None of this bothered Marie; it was just a story that happened to someone else. She had sunk easily into the sea of black faces in Florida, all of them uprooted, blowing like weeds, some coming to rest in cracks where they grabbed hold — grabbed hold for life but never wanted, easily pulled loose again. Or rather wanted only to clean houses but not sit across the table to break bread. To nurse but not be cared for. To fuck but never, never, be loved.

She felt a violent downward twisting of the earth. Her stomach turned on itself, devouring. All the contents of the morning — breakfast, pills — came up and created a purplish death-stain on the rug. Her thoughts pumped as slowly as her blood, and there was another deep drag in her intestines. She cursed herself that she worried about the stain on the carpet. Clear that this would take too long. The end. She grew ravenous for it.

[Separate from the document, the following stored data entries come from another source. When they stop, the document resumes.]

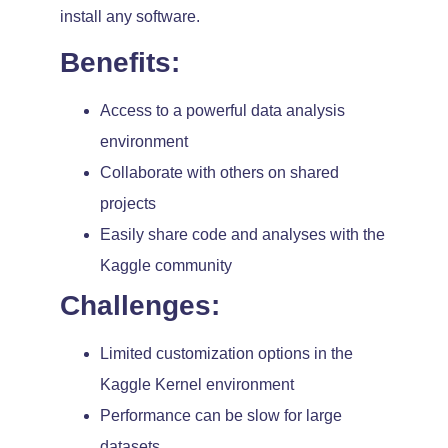
install any software.
Benefits:
Access to a powerful data analysis
environment
Collaborate with others on shared
projects
Easily share code and analyses with the
Kaggle community
Challenges:
Limited customization options in the
Kaggle Kernel environment
Performance can be slow for large
datasets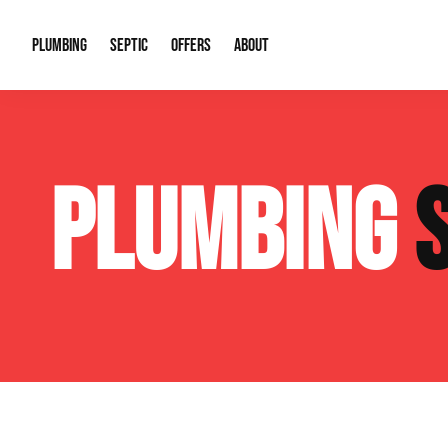
PLUMBING
SEPTIC
OFFERS
ABOUT
Drain Cleaning
Septic Pumping
Special Offers
About Us
Water Tre
PLUMBING
Plumbing Repairs
Septic System Install or Replace
Financing
Our Reputation
Water Hea
Sewage Pumps & Alarms
Soil & Perc Testing
Video Gallery
Well Pum
Garbage Disposals
Sewer Replacement
Career Opportunities
Hydro Jett
Sump Pump
Our Blog
Water Line
Leak Detection
Contact Info
Slab Leak
Water Treatment Drywells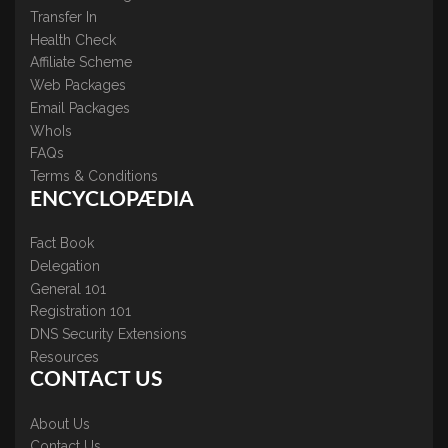
Transfer In
Health Check
Affiliate Scheme
Web Packages
Email Packages
WhoIs
FAQs
Terms & Conditions
ENCYCLOPÆDIA
Fact Book
Delegation
General 101
Registration 101
DNS Security Extensions
Resources
CONTACT US
About Us
Contact Us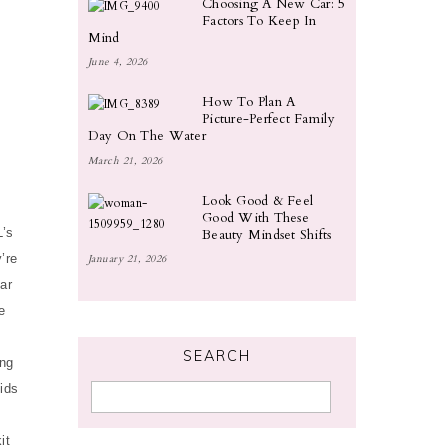
Choosing A New Car: 5
Factors To Keep In
Mind
June 4, 2026
How To Plan A
Picture-Perfect Family
Day On The Water
March 21, 2026
Look Good & Feel
Good With These
L’s
Beauty Mindset Shifts
’re
January 21, 2026
ar
e
SEARCH
ang
kids
it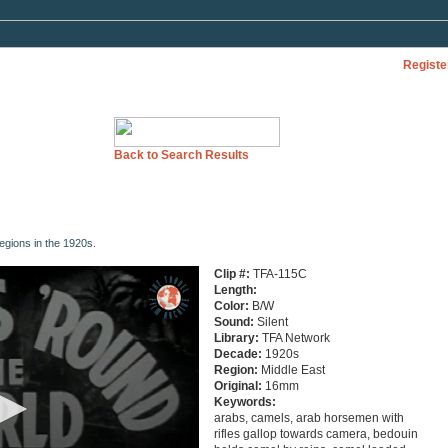
Registe
Back to Search Results
regions in the 1920s.
Clip #:
TFA-115C
Length:
Color:
B/W
Sound:
Silent
Library:
TFA Network
Decade:
1920s
Region:
Middle East
Original:
16mm
Keywords:
arabs, camels, arab horsemen with
rifles gallop towards camera, bedouin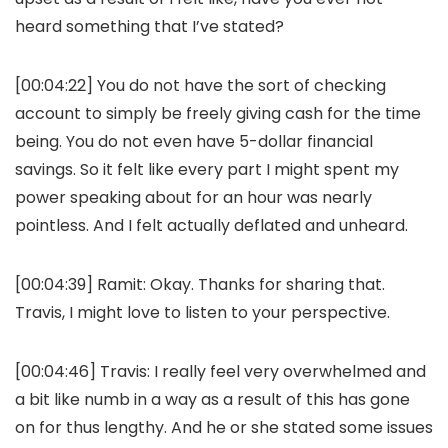
heard something that I’ve stated?
[00:04:22] You do not have the sort of checking
account to simply be freely giving cash for the time
being. You do not even have 5-dollar financial
savings. So it felt like every part I might spent my
power speaking about for an hour was nearly
pointless. And I felt actually deflated and unheard.
[00:04:39]
Ramit:
Okay. Thanks for sharing that.
Travis, I might love to listen to your perspective.
[00:04:46]
Travis:
I really feel very overwhelmed and
a bit like numb in a way as a result of this has gone
on for thus lengthy. And he or she stated some issues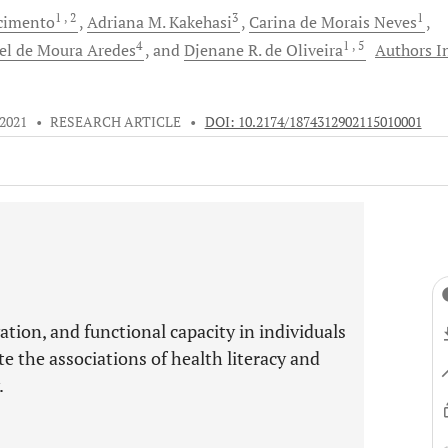
1
, 2
3
1
cimento
Adriana M.
Kakehasi
Carina
de Morais Neves
4
1
, 5
el
de Moura Aredes
and
Djenane R.
de Oliveira
Authors I
 2021
•
RESEARCH ARTICLE
•
DOI: 10.2174/1874312902115010001
vation, and functional capacity in individuals
e the associations of health literacy and
.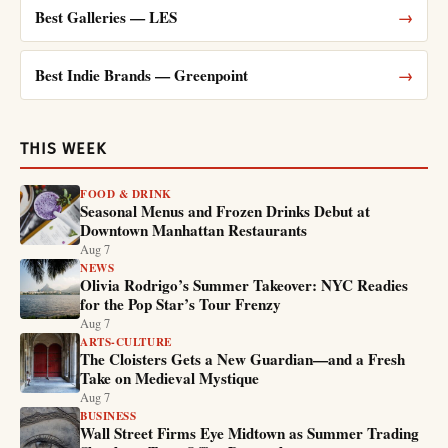
Best Galleries — LES
→
Best Indie Brands — Greenpoint
→
THIS WEEK
FOOD & DRINK
Seasonal Menus and Frozen Drinks Debut at
Downtown Manhattan Restaurants
Aug 7
NEWS
Olivia Rodrigo’s Summer Takeover: NYC Readies
for the Pop Star’s Tour Frenzy
Aug 7
ARTS-CULTURE
The Cloisters Gets a New Guardian—and a Fresh
Take on Medieval Mystique
Aug 7
BUSINESS
Wall Street Firms Eye Midtown as Summer Trading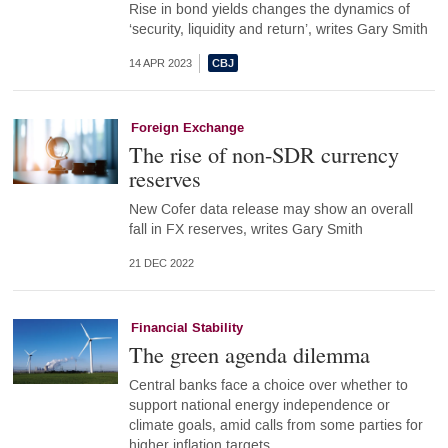
Rise in bond yields changes the dynamics of
‘security, liquidity and return’, writes Gary Smith
14 APR 2023
Foreign Exchange
The rise of non-SDR currency
reserves
New Cofer data release may show an overall
fall in FX reserves, writes Gary Smith
21 DEC 2022
Financial Stability
The green agenda dilemma
Central banks face a choice over whether to
support national energy independence or
climate goals, amid calls from some parties for
higher inflation targets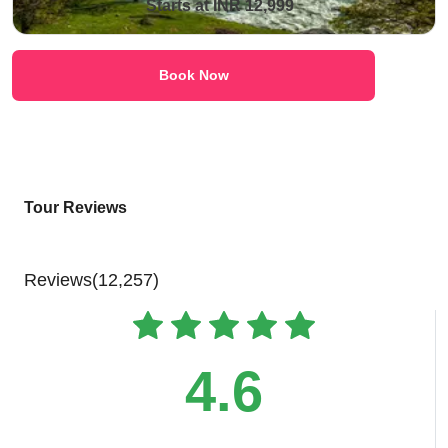
Starts at INR 12,999
Book Now
Tour Reviews
Reviews(12,257)
4.6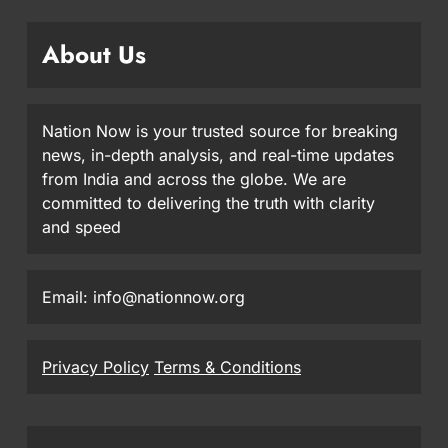
About Us
Nation Now is your trusted source for breaking
news, in-depth analysis, and real-time updates
from India and across the globe. We are
committed to delivering the truth with clarity
and speed
Email: info@nationnow.org
Privacy Policy
Terms & Conditions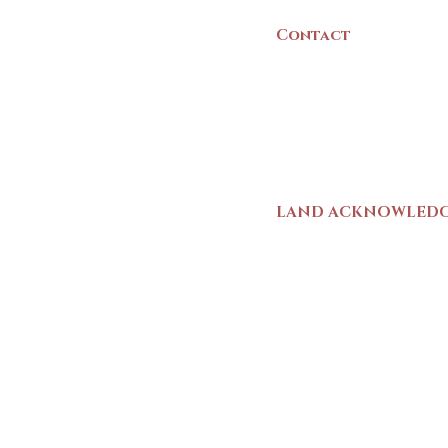
Contact
(902) 742 -5539
Mon-Sat | 9am - 5p
LAND ACKNOWLED
The Yarmouth County
stands on Mi’kma’ki (
We strive for meaning
live and work here. 
Wolastoqiyik (Malise
1725-1726, there was
outline a path for t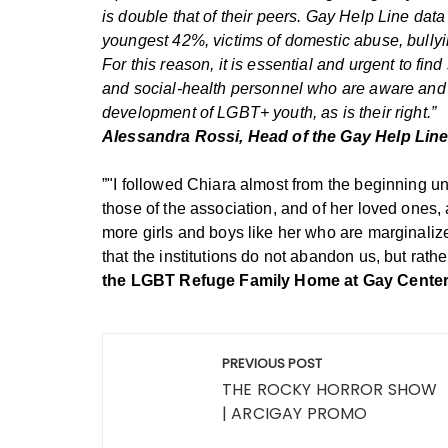
is double that of their peers.
Gay Help Line data t
youngest 42%, victims of domestic abuse, bullyin
For this reason, it is essential and urgent to find
and social-health personnel who are aware and r
development of LGBT+ youth, as is their right.”
Alessandra Rossi, Head of the Gay Help Line 
”"I followed Chiara almost from the beginning u
those of the association, and of her loved one
more girls and boys like her who are marginalize
that the institutions do not abandon us, but rath
the LGBT Refuge Family Home at Gay Center,
Post
PREVIOUS POST
navigation
THE ROCKY HORROR SHOW
| ARCIGAY PROMO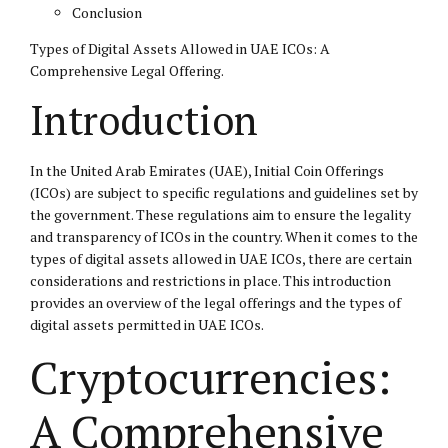
Conclusion
Types of Digital Assets Allowed in UAE ICOs: A
Comprehensive Legal Offering.
Introduction
In the United Arab Emirates (UAE), Initial Coin Offerings
(ICOs) are subject to specific regulations and guidelines set by
the government. These regulations aim to ensure the legality
and transparency of ICOs in the country. When it comes to the
types of digital assets allowed in UAE ICOs, there are certain
considerations and restrictions in place. This introduction
provides an overview of the legal offerings and the types of
digital assets permitted in UAE ICOs.
Cryptocurrencies:
A Comprehensive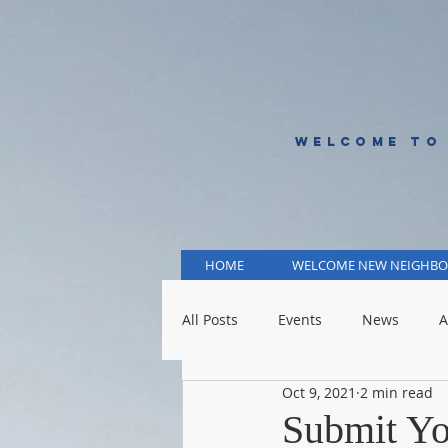
WELCOME TO
HOME
WELCOME NEW NEIGHBO
All Posts
Events
News
A
Oct 9, 2021
2 min read
KCMO Public Schools
KCMO 
Submit Yo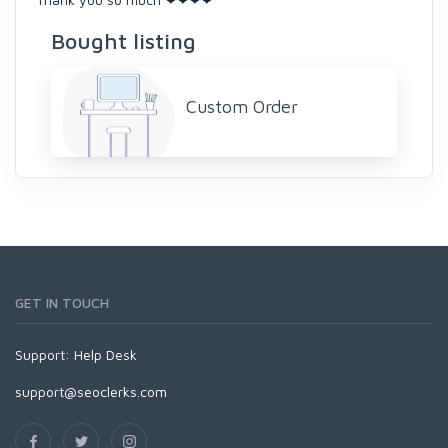
Bought listing
Custom Order
GET IN TOUCH
Support:
Help Desk
support@seoclerks.com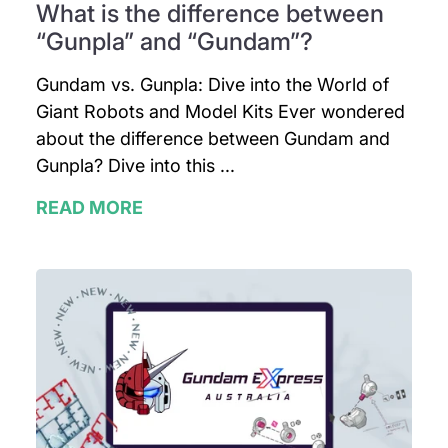
What is the difference between
“Gunpla” and “Gundam”?
Gundam vs. Gunpla: Dive into the World of
Giant Robots and Model Kits Ever wondered
about the difference between Gundam and
Gunpla? Dive into this ...
READ MORE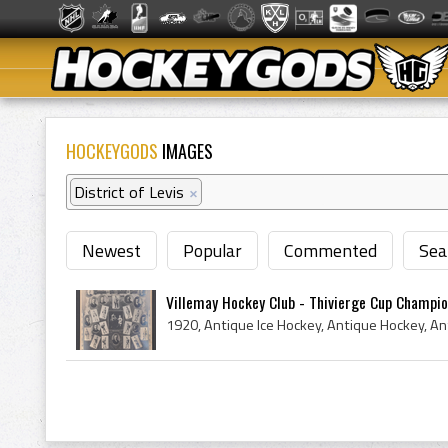
HOCKEYGODS
IMAGES
District of Levis
×
Newest
Popular
Commented
Sea
Villemay Hockey Club - Thivierge Cup Champi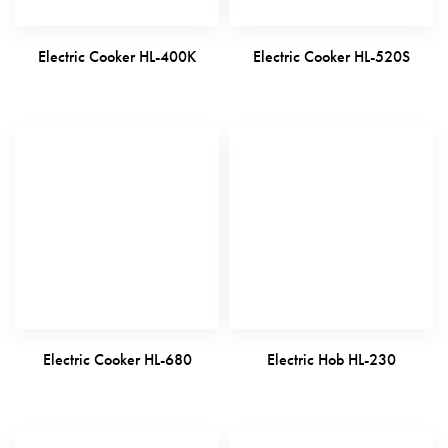
Electric Cooker HL-400K
Electric Cooker HL-520S
Electric Cooker HL-680
Electric Hob HL-230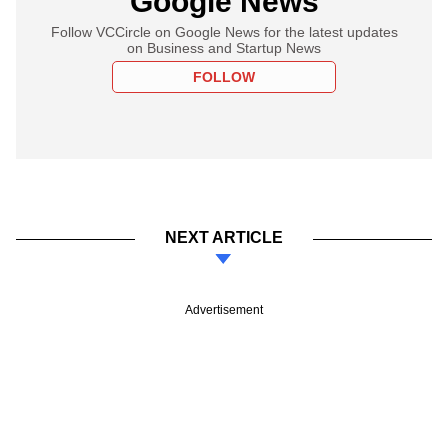
Google News
Follow VCCircle on Google News for the latest updates
on Business and Startup News
FOLLOW
NEXT ARTICLE
Advertisement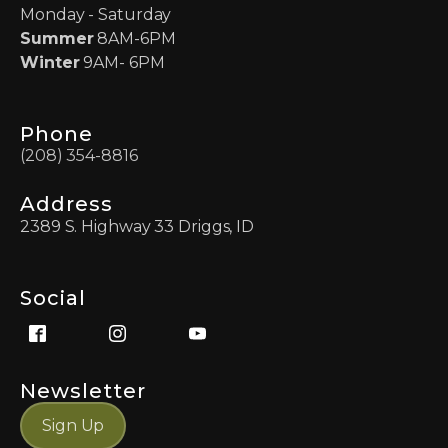
Monday - Saturday
Summer
8AM-6PM
Winter
9AM- 6PM
Phone
(208) 354-8816
Address
2389 S. Highway 33 Driggs, ID
Social
Newsletter
Sign Up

The gun, cold and heavy as a stone, welcoming, hidden away in the drawer by Linda’s bed. Before, she had not considered anything so big and violent, but now she was eager to leave this agony. As long as she didn’t disfigure her face. A bullet to the heart would be fine. Her legs were rubber as she staggered back to the bedroom, the floor like a moving ship, and she pulled hard on the drawer so that it flew off its tracks, contents sprawled across the floor. She shoved papers aside, impatient, but the gun was gone. She broke into tears as a manila envelope taped to the underside of the drawer swam into her view. Angry, she ripped it off, tearing the envelope, thoughts pumping slowly, her head packed in cotton. Green bills fluttered down into her lap. Hundred-dollar bills. Many, many hundred-dollar bills.